*** DATASET Section Begins ***

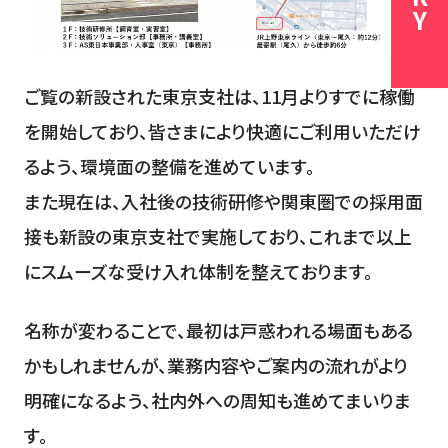
ご覧の新設された東京支社は、11月よりすでに稼働
を開始しており、皆さまにより快適にご利用いただけ
るよう、環境面の整備を進めています。
また現在は、入社後の技術研修や関東圏での採用面
接も新設の東京支社で実施しており、これまで以上
にスムーズな受け入れ体制を整えております。
名称が変わることで、最初は戸惑われる場面もある
かもしれませんが、業務内容やご案内の流れがより
明確になるよう、社内外への周知も進めてまいりま
す。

*** DATASET Section Ends ***

Reproduce the records above exactly, leaving out every picture they contain.

• RESPONSE FOR THIS EXERCISE:
ご覧の新設された東京支社は、11月よりすでに稼働
を開始しており、皆さまにより快適にご利用いただけ
るよう、環境面の整備を進めています。
また現在は、入社後の技術研修や関東圏での採用面
接も新設の東京支社で実施しており、これまで以上
にスムーズな受け入れ体制を整えております。
名称が変わることで、最初は戸惑われる場面もある
かもしれませんが、業務内容やご案内の流れがより
明確になるよう、社内外への周知も進めてまいりま
す。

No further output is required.